Claudia Brandt, 31.03.2017 15:34

WACHAU. Bund, Land und Gemeinden haben gemeinsam einen Managementplan für das Weltkulturerbe Wachau erstellt. Nach zweijähriger Entwicklungszeit wurde dieser Plan kürzlich auf Stift Göttweig präsentiert und von den Bürgermeistern der 15 Wachaugemeinden unterzeichnet.

Die Bürgermeister der 15 Wachaugemeinden unterzeichneten den neuen Managementplan auf Stift Göttweig. Foto: Daniela Matejschek

„Schützen und nützen“ steht über dem neuen Managementplan der Wachau. Das über hundertseitige Werk soll klare Richtlinien vorgeben, wie das Welterbe erhalten und weiterentwickelt werden kann. Künftig soll es einen Welterbebeirat mit Vertretern aus Bund, Land und Gemeinden geben, der alle Anliegen aufnimmt, diskutiert und weiterleitet. Zugleich übt er auch eine Kontrollfunktion aus.

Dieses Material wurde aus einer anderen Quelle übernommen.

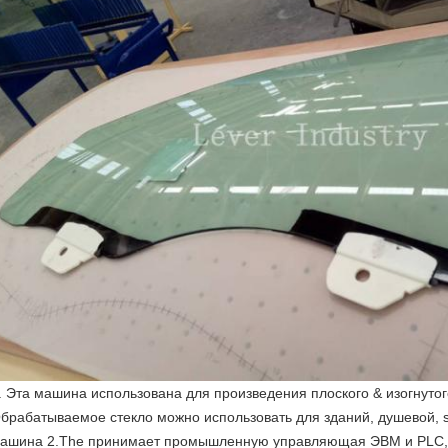
. Эта машина использована для произведения плоского & изогнутог
брабатываемое стекло можно использовать для зданий, душевой, sid
ашина 2.The принимает промышленную управляющая ЭВМ и PLC, с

Bevölkerung kann sich einbringen

Weiters sollen sich die Bürgermeister im „Verein Welterbegemeinden Wachau“ konkreten Projekten widmen. Interessierte Bürger können ihre Anliegen an den Beirat herantragen. Einmal im Jahr will man außerdem in einem „Wachauforum“ in Dialog mit der Bevölkerung treten.

Abwanderung verhindern

Ziel des Managementplans sei, eine Umsetzung der Welterbekonvention der UNESCO zu erreichen, erklärt Projektleiterin Sibylla Zech. Ein weiteres Ziel sei es, der Abwanderung der jungen Generation aus der Wachau entgegenzuwirken, so der Vorsitzende der Welterbegemeinden, Bürgermeister Andreas Nunzer (ÖVP) aus Spitz. „Die Authentizität der Wachau zu erhalten“ und „großartige Zukunftschancen für die Bewohner zu schaffen“, wünscht sich Landesrat Karl Wilfing (ÖVP).